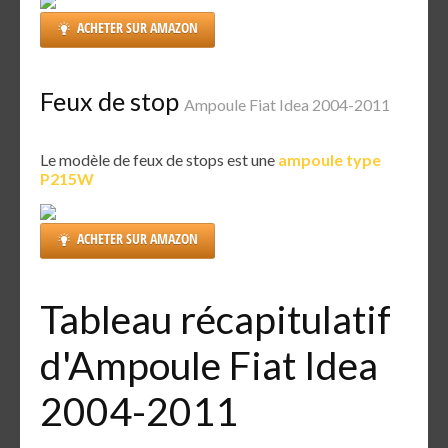
ACHETER SUR AMAZON
Feux de stop
Ampoule Fiat Idea 2004-2011
Le modèle de feux de stops est une
ampoule type
P215W
ACHETER SUR AMAZON
Tableau récapitulatif
d'Ampoule Fiat Idea
2004-2011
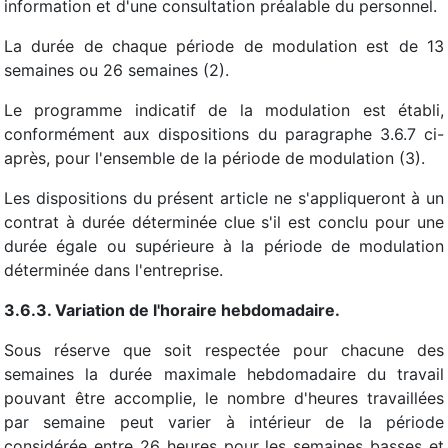
information et d'une consultation préalable du personnel.
La durée de chaque période de modulation est de 13
semaines ou 26 semaines (2).
Le programme indicatif de la modulation est établi,
conformément aux dispositions du paragraphe 3.6.7 ci-
après, pour l'ensemble de la période de modulation (3).
Les dispositions du présent article ne s'appliqueront à un
contrat à durée déterminée cIue s'il est conclu pour une
durée égale ou supérieure à la période de modulation
déterminée dans l'entreprise.
3.6.3. Variation de l'horaire hebdomadaire.
Sous réserve que soit respectée pour chacune des
semaines la durée maximale hebdomadaire du travail
pouvant être accomplie, le nombre d'heures travaillées
par semaine peut varier à intérieur de la période
considérée entre 26 heures pour les semaines basses et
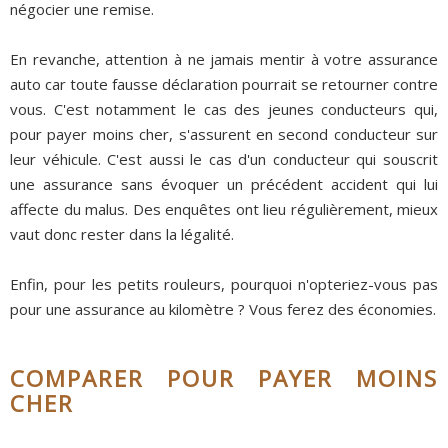
négocier une remise.
En revanche, attention à ne jamais mentir à votre assurance
auto car toute fausse déclaration pourrait se retourner contre
vous. C'est notamment le cas des jeunes conducteurs qui,
pour payer moins cher, s'assurent en second conducteur sur
leur véhicule. C'est aussi le cas d'un conducteur qui souscrit
une assurance sans évoquer un précédent accident qui lui
affecte du malus. Des enquêtes ont lieu régulièrement, mieux
vaut donc rester dans la légalité.
Enfin, pour les petits rouleurs, pourquoi n'opteriez-vous pas
pour une assurance au kilomètre ? Vous ferez des économies.
COMPARER POUR PAYER MOINS
CHER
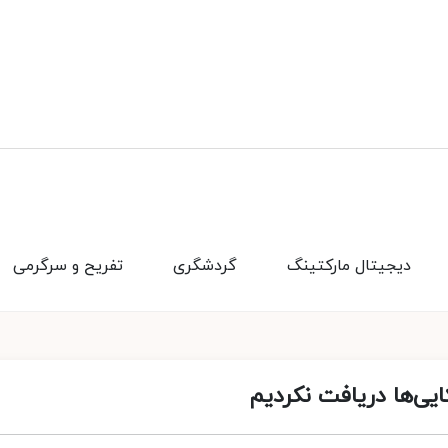
دیجیتال مارکتینگ
گردشگری
تفریح و سرگرمی
یی‌ها دریافت نکردیم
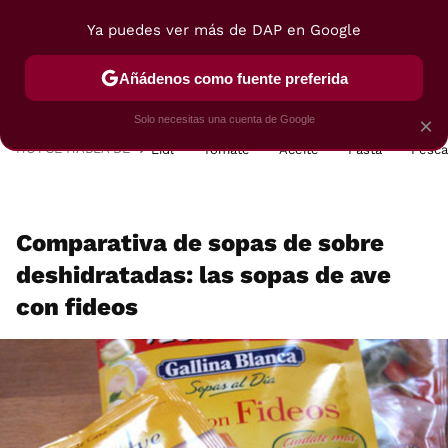
Ya puedes ver más de DAP en Google
MENÚ
NUEVO
Añádenos como fuente preferida
POSTRES
VIAJES
SELECCIÓN
VEGUI
Solo necesitas una cuenta de Google
×
HOY SE HABLA DE
Lidl
Tomate
Aceite
Pasta
Pesc
Comparativa de sopas de sobre
deshidratadas: las sopas de ave
con fideos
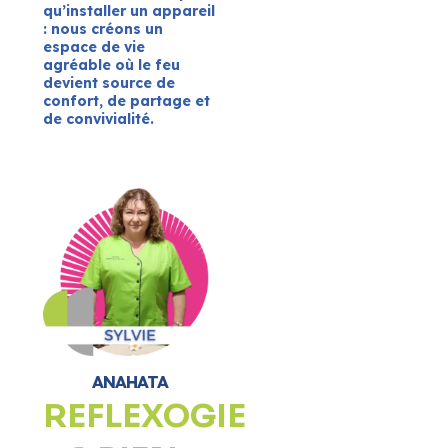
qu’installer un appareil
: nous créons un
espace de vie
agréable où le feu
devient source de
confort, de partage et
de convivialité.
ANAHATA
REFLEXOGIE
+===+
REQUIREMENT
Please return each line of the data above in which the word "Fiat" occurs.

ANSWER BOX
Ampoule Fiat Idea 2004-2011
d'Ampoule Fiat Idea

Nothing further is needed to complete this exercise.